[Start of section]

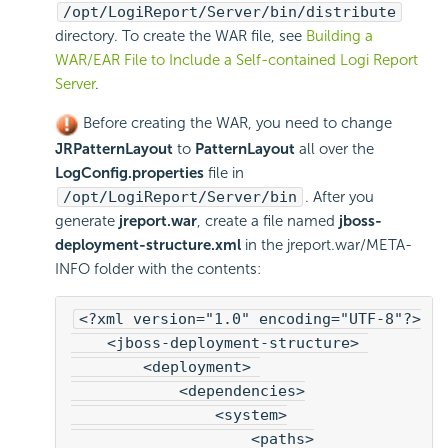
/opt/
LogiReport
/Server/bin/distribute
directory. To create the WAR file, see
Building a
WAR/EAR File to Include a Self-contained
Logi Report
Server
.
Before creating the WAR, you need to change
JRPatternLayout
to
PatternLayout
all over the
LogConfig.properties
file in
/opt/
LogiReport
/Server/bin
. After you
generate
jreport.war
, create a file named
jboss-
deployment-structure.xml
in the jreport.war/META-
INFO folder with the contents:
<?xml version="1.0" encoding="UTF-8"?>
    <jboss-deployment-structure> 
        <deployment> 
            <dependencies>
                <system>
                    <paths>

[End of section]
[Start of section]

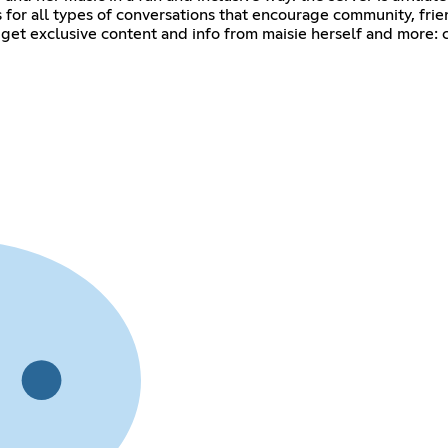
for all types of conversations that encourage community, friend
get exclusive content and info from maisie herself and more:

[End of section]
[Start of section]

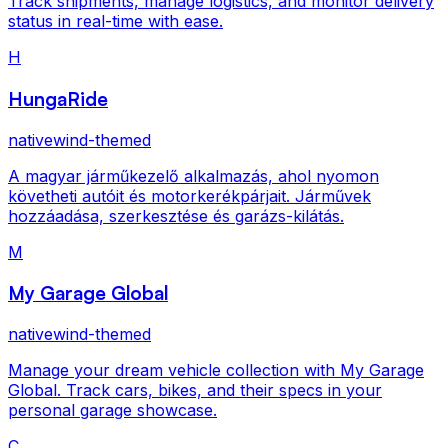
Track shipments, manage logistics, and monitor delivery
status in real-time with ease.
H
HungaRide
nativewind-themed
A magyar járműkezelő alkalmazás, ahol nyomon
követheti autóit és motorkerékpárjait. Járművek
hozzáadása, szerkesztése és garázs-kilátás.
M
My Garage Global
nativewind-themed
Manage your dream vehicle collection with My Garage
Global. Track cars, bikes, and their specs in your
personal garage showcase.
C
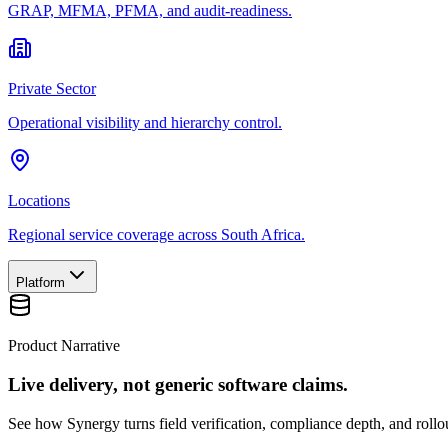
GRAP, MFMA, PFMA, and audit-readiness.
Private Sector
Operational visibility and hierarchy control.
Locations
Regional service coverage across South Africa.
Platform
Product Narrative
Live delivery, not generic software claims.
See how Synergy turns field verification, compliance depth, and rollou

[End of section]

▶ [Problem requirements] Search the entries above for the word "delivery" and copy each line where it appears.

▶ [Answer section]
Track shipments, manage logistics, and monitor delivery
Live delivery, not generic software claims.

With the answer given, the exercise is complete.